Page-level text extractions:
====
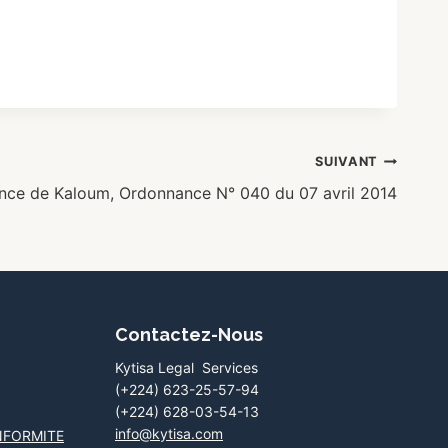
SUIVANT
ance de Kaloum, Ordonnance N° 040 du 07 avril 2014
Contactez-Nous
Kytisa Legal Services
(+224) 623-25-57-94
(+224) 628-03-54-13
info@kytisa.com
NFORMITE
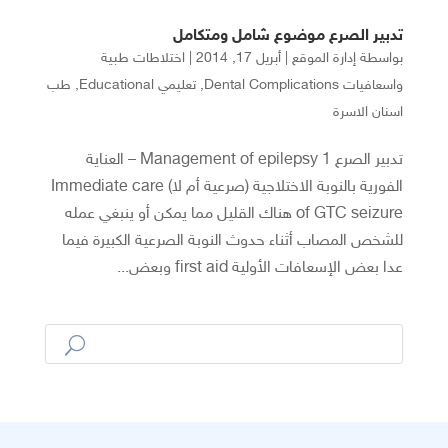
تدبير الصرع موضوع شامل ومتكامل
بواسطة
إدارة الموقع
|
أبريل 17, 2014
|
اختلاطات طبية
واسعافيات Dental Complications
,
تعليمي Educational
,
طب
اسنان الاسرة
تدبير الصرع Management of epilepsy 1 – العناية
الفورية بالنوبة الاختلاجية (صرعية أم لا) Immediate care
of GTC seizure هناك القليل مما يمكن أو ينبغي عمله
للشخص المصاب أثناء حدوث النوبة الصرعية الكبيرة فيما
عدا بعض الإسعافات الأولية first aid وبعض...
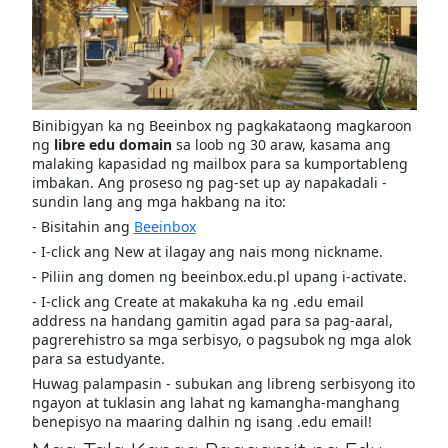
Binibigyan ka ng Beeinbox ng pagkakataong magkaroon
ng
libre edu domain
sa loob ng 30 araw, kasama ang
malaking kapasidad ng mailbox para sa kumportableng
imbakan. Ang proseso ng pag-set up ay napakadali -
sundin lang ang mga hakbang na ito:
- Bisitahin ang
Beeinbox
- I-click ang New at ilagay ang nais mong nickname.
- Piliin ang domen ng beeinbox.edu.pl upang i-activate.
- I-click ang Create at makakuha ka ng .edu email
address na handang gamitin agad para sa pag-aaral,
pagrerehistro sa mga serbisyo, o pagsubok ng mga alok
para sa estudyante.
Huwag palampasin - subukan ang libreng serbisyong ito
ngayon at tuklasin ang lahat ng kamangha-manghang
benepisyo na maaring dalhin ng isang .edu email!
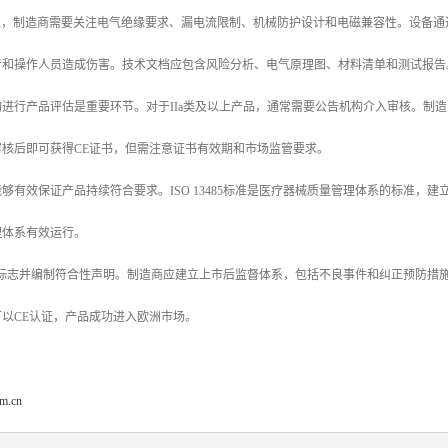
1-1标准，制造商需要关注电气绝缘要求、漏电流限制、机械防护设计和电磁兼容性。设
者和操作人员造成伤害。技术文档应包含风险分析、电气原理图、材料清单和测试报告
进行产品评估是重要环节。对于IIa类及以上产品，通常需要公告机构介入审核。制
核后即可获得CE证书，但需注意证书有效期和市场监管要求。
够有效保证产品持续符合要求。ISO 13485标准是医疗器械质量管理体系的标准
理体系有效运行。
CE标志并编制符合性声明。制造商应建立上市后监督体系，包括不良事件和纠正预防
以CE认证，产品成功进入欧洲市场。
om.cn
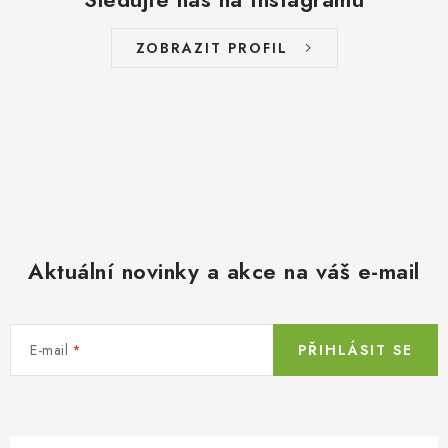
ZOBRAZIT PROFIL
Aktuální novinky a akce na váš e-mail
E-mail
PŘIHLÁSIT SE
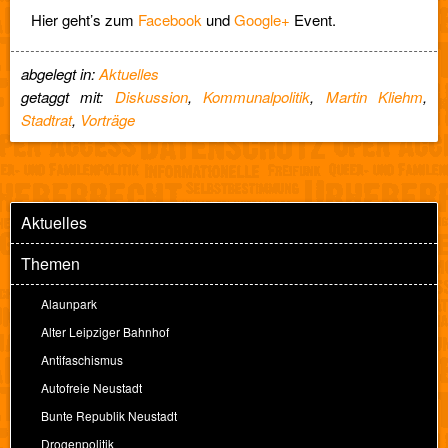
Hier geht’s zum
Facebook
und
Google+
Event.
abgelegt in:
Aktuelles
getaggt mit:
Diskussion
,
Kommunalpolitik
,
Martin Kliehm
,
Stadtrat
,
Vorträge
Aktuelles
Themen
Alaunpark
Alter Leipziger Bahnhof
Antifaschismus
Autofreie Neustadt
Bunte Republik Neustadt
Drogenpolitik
====
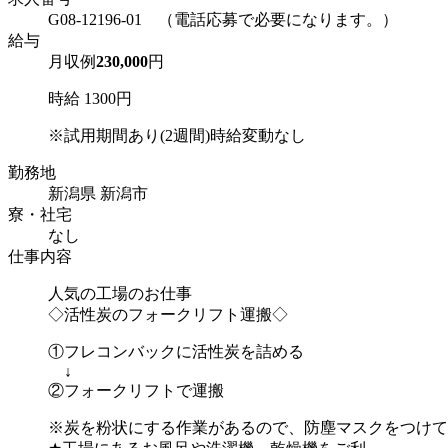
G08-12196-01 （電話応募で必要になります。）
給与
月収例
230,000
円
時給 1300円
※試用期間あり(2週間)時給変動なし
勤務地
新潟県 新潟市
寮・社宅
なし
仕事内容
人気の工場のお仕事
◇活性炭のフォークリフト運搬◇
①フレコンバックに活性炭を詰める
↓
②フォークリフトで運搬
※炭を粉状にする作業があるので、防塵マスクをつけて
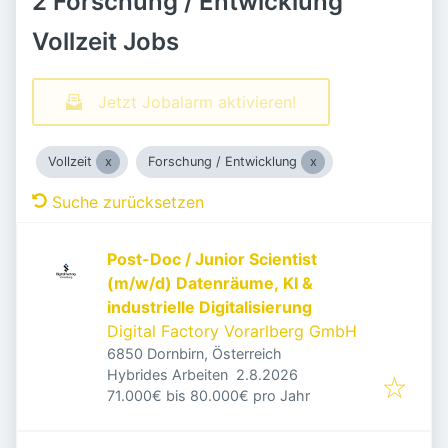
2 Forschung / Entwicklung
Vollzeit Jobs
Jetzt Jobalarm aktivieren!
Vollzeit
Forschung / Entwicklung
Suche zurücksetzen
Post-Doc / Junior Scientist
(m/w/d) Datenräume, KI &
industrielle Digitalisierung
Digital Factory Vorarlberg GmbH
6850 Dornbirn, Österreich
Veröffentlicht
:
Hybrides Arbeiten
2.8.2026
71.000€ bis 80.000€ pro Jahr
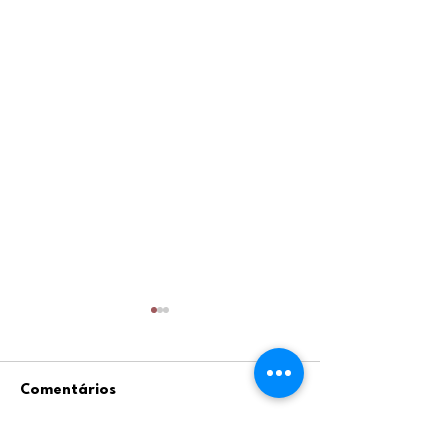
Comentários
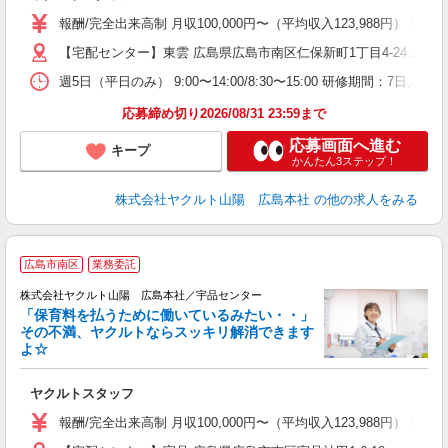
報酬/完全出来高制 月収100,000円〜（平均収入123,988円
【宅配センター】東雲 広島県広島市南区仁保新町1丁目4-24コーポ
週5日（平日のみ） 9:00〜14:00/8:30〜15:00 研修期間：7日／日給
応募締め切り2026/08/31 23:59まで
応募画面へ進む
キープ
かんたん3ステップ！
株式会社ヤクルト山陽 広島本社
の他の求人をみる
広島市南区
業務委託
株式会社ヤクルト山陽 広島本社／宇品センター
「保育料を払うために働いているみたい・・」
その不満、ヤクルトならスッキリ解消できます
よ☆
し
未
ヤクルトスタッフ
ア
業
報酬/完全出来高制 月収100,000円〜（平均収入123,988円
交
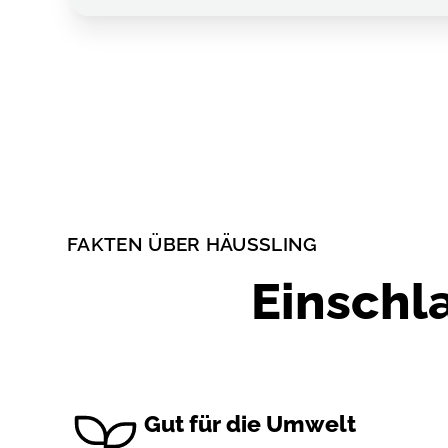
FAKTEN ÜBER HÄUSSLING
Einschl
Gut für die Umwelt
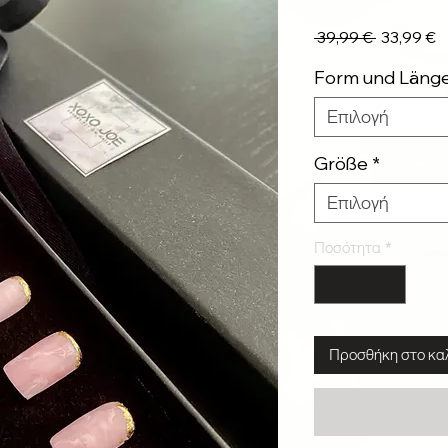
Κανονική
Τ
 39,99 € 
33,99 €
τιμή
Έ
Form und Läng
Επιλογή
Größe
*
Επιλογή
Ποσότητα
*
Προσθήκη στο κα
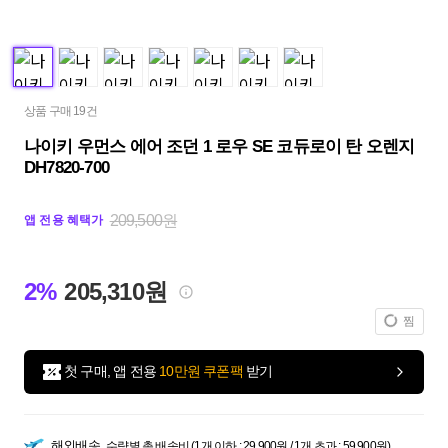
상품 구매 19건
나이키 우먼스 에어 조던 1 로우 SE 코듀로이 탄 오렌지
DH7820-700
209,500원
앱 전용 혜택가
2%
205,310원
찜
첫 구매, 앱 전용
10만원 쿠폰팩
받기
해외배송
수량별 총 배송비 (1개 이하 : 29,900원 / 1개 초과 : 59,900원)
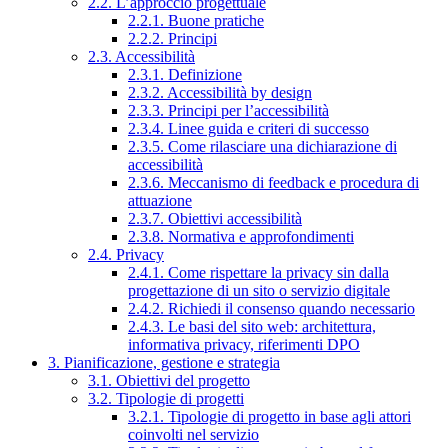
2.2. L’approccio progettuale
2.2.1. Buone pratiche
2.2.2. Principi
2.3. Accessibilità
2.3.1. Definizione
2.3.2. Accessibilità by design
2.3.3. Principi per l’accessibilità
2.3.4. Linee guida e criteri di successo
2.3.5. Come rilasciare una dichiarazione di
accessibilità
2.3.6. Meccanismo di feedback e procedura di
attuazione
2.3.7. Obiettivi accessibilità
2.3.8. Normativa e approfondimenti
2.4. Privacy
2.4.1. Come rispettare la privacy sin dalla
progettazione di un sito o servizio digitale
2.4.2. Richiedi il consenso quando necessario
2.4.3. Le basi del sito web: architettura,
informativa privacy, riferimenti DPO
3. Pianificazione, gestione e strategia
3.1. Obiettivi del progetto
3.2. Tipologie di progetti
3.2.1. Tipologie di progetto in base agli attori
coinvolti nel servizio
====
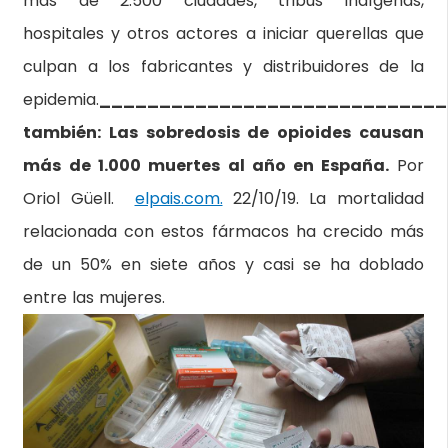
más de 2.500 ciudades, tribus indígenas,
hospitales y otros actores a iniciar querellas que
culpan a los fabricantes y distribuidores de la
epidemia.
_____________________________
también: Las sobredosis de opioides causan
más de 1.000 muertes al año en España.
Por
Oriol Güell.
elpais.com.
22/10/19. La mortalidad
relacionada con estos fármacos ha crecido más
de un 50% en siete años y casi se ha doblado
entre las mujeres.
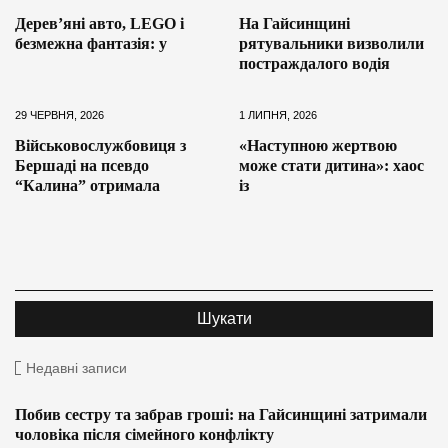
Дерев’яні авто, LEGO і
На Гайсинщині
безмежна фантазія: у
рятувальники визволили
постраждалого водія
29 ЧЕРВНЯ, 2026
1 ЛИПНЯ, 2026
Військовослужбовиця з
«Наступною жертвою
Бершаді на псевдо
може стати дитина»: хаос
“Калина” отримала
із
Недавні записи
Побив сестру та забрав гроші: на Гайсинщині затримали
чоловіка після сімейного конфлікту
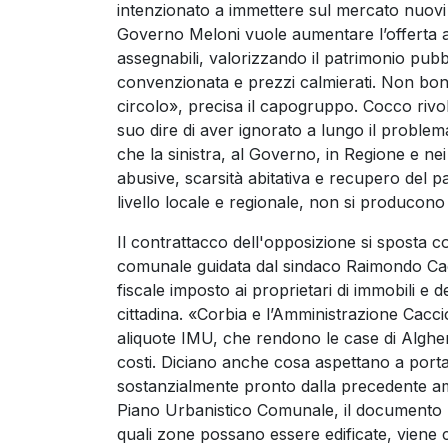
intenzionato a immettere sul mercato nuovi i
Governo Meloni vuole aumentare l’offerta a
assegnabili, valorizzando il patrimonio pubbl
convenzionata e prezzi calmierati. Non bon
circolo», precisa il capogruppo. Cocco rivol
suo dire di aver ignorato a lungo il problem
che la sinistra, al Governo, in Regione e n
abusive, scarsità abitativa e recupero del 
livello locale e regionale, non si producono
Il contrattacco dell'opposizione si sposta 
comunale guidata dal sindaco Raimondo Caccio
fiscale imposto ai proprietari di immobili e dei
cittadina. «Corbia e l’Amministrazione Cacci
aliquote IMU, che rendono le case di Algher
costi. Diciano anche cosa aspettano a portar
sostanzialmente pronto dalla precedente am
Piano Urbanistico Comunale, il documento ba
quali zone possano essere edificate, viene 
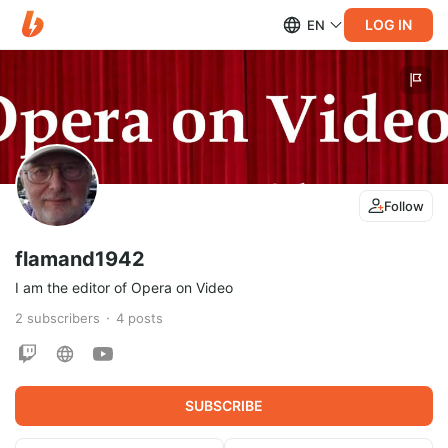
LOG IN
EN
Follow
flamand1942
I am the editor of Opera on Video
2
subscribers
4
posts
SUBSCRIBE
====
* [Activity] Looking back over the data above, restate word for word the lines that begin at the line with "Antifaschismus" and end at the line with "Drogenpolitik", inclusive.

* [Result]
Antifaschismus
Autofreie Neustadt
Bunte Republik Neustadt
Drogenpolitik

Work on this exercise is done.